The decision comes with the support of Governor Andy Beshear who said, “The virus is still aggressively spreading in Kentucky, and the White House has announced that Jefferson County and the City of Louisville are in a ‘red zone’ based on increases in cases. This week alone the county had more than 2,300 new cases,” Gov. Beshear said. “I applaud Churchill Downs for continuing to monitor the virus and for making the right and responsible decision. I am asking all Kentuckians to take action to stop the spread of the virus so we can get back to the many traditions we enjoy, like the Kentucky Derby.”
Since early May, decisions regarding this year’s Kentucky Derby have been made in consultation with public health authorities including data provided by medical experts at Norton Healthcare. Positivity rates in the more than 70,000 patients tested at Norton have gone from as low as 2% in June to a rapid escalation of 10% in recent days.
“This is a critical point in time for our community,” said Russell F. Cox, president and CEO of Norton Healthcare. “This remains a very fluid situation and every event should be evaluated based on the data available as close to the date of the event as possible.
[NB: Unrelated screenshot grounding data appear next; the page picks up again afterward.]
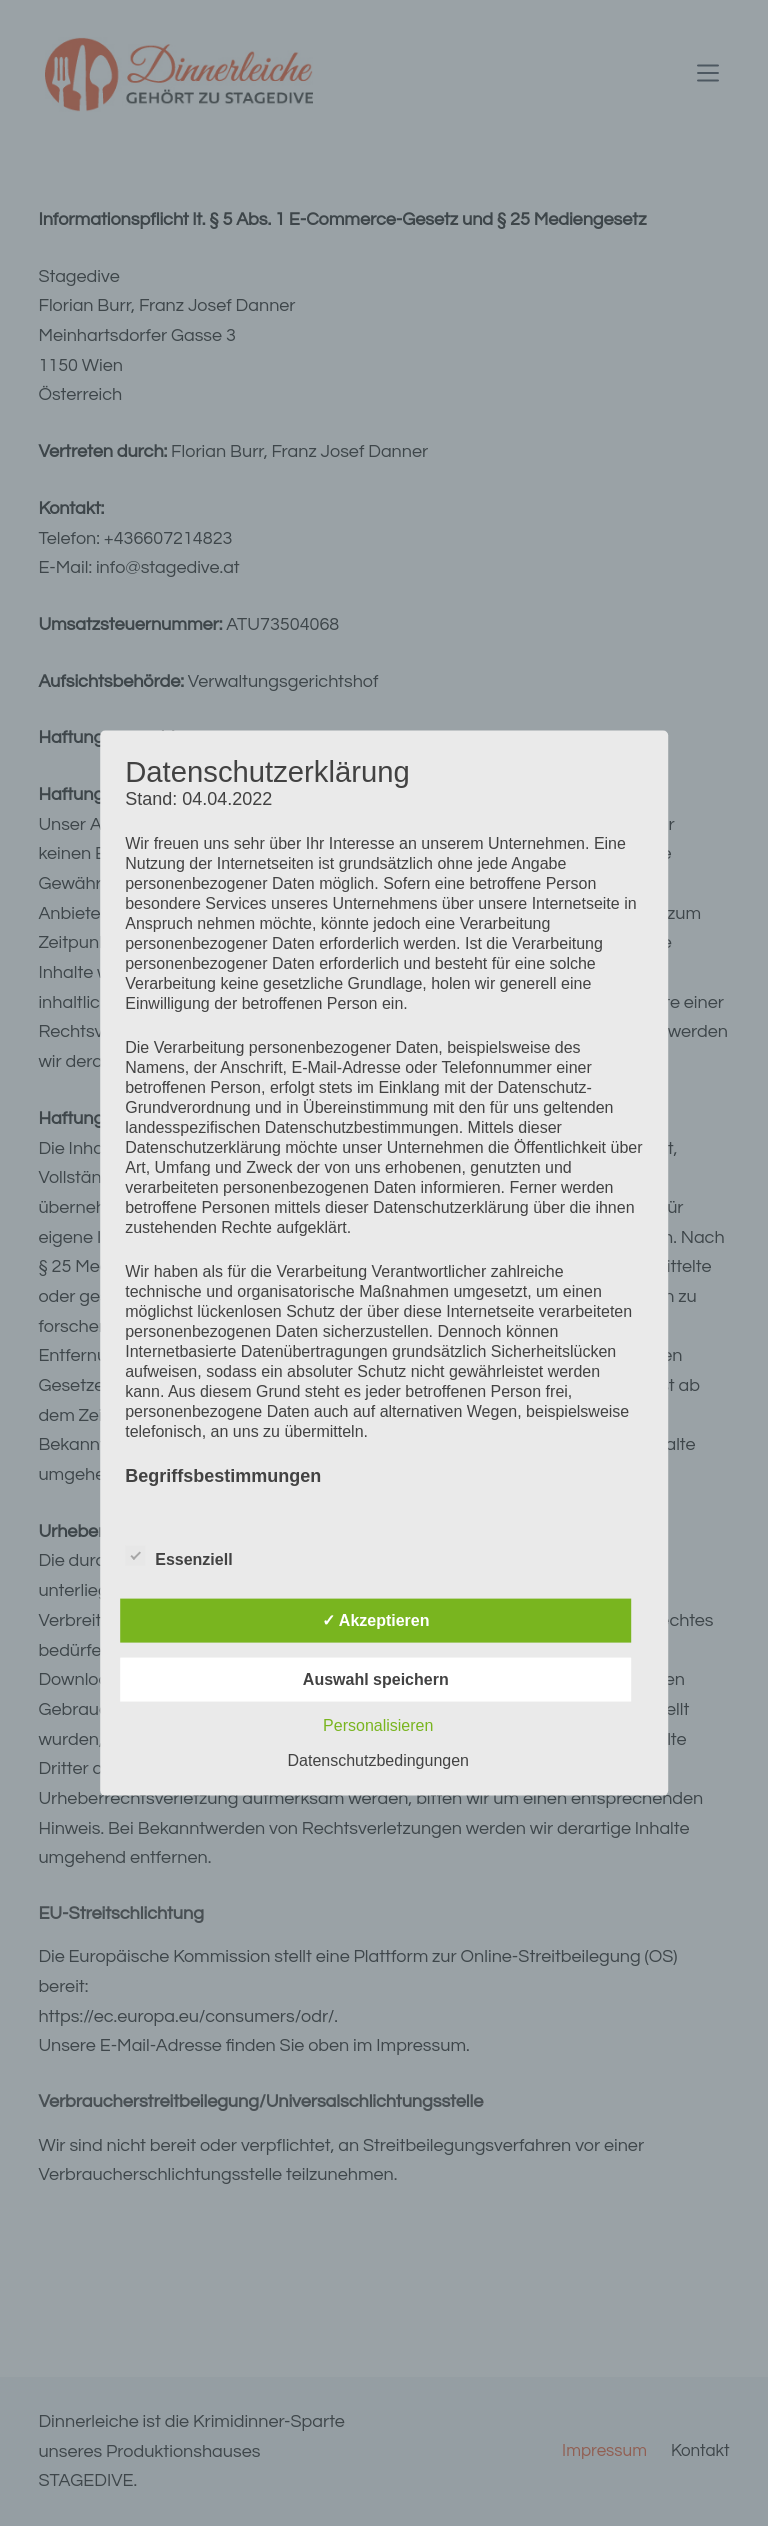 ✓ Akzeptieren (376, 1619)
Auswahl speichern (376, 1678)
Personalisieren (378, 1724)
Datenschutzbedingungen (378, 1759)
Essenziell (178, 1555) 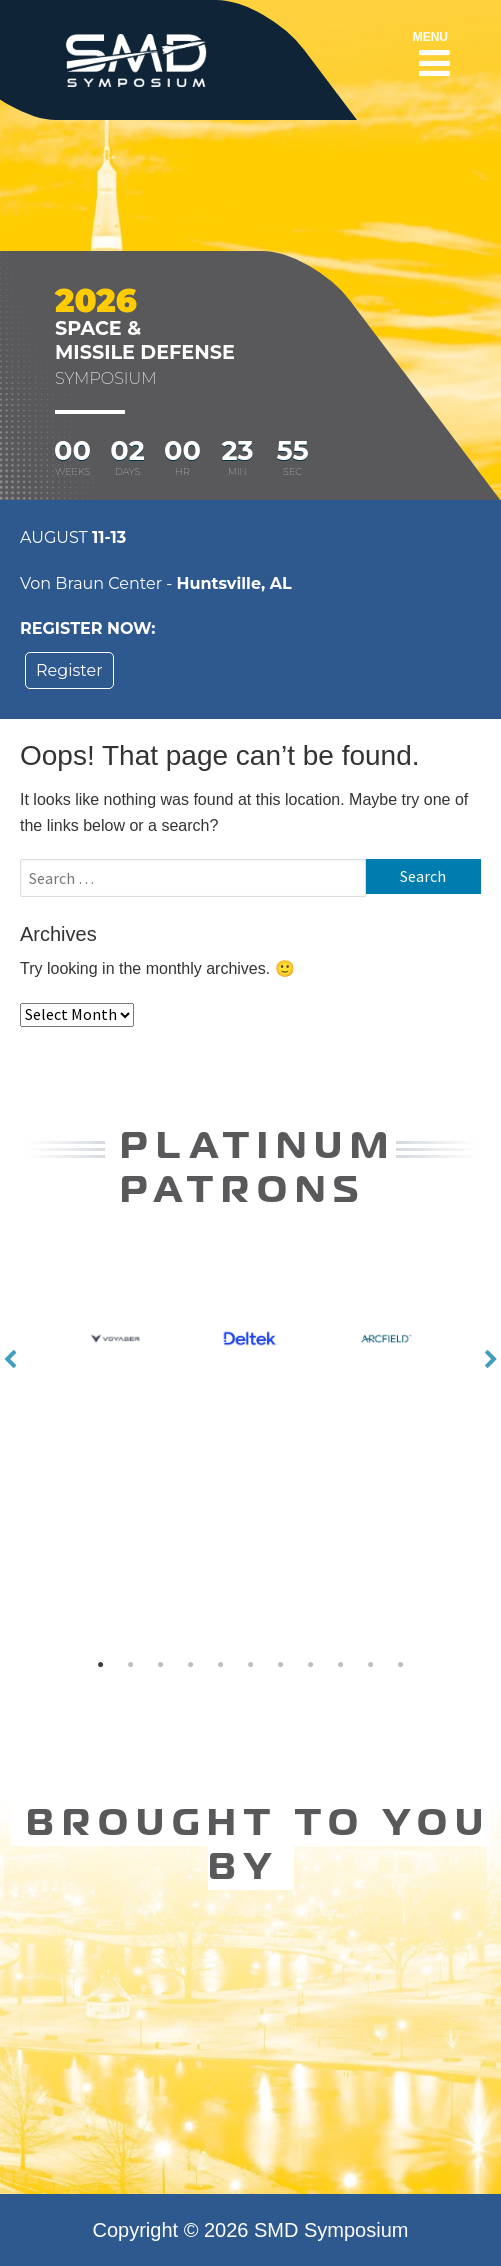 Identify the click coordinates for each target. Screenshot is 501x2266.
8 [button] (310, 1665)
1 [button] (100, 1665)
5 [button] (220, 1665)
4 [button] (190, 1665)
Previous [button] (10, 1360)
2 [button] (130, 1665)
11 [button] (400, 1665)
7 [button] (280, 1665)
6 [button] (250, 1665)
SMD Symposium (331, 2230)
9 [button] (340, 1665)
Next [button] (491, 1360)
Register (69, 670)
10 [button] (370, 1665)
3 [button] (160, 1665)
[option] (250, 1367) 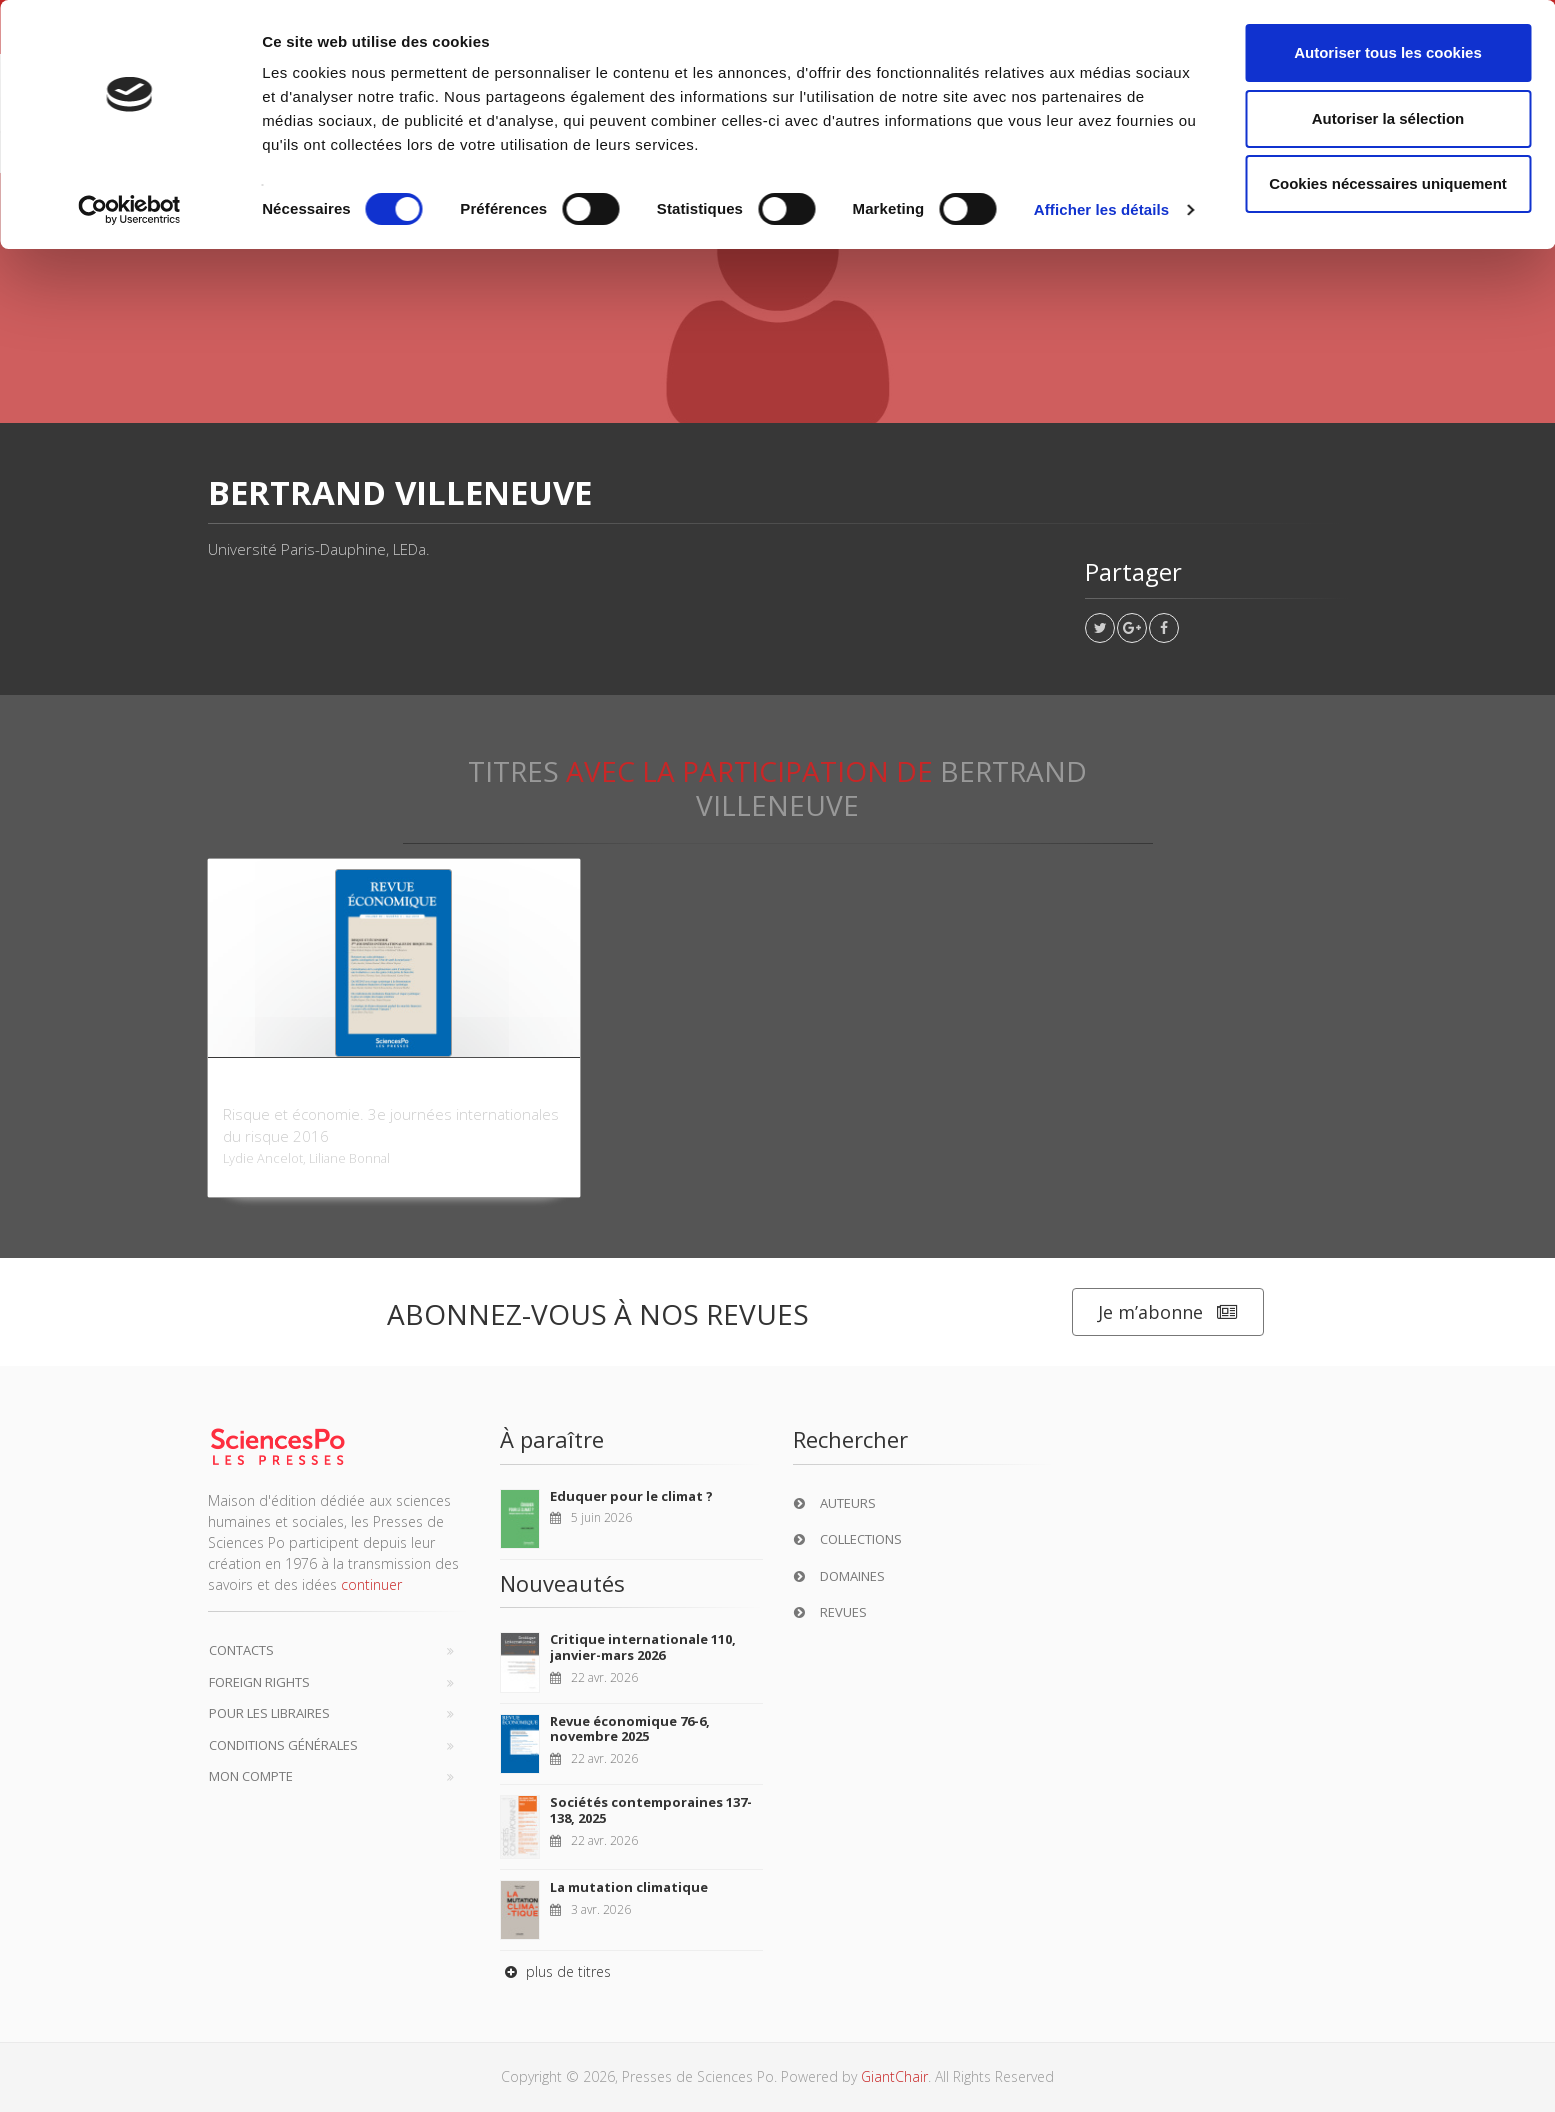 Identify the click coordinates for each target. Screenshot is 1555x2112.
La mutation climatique (629, 1887)
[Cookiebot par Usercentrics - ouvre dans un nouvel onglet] (129, 210)
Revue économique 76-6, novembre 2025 (630, 1729)
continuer (371, 1584)
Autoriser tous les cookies (1388, 52)
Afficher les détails (1101, 209)
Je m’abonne (1168, 1312)
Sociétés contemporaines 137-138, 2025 (651, 1810)
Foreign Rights (259, 1682)
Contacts (241, 1650)
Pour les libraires (269, 1713)
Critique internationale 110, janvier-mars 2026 (643, 1647)
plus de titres (555, 1971)
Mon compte (251, 1776)
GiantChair (894, 2076)
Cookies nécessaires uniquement (1388, 183)
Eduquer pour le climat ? (631, 1496)
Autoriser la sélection (1388, 118)
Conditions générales (283, 1745) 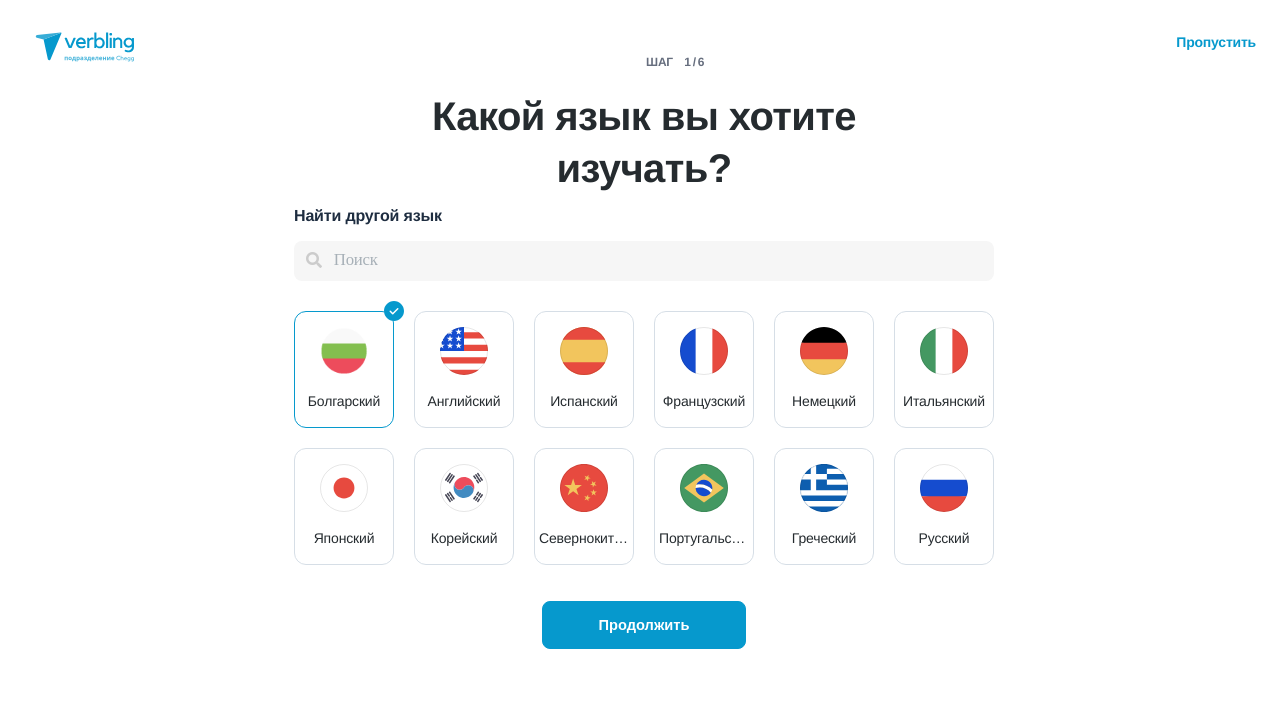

We appreciate and support Churchill Downs’ decision.”
“This year’s Kentucky Derby was never going to be the celebration we’re used to, but I could not be more grateful to our tremendous team members and community partners for all of their efforts. We’ve left no stones unturned and reached the right decision,” said Bill Carstanjen, CEO of CDI. “We hope our fans, the Louisville community and our country find an opportunity over the coming weeks to reflect on the challenges we have faced this year as a community and as a nation, and work together toward a better and safer future.”
Additional information about Kentucky Derby 146:
- The decision to run without fans includes Kentucky Oaks on Friday, September 4 and all live racing at Churchill Downs Racetrack for Derby week (September 1-5). Only essential personnel and participants will be permitted on property.
- Ticket holders for all Derby week race dates and related programming, including Dawn at the Downs, will be automatically issued a refund.
- NBC will televise coverage of the Kentucky Derby and undercard racing on September 5 from 2:30-7:30 p.m. ET. The 146th running of the Kentucky Oaks will be televised Friday, September 4 on NBCSN from 3-6 p.m. ET.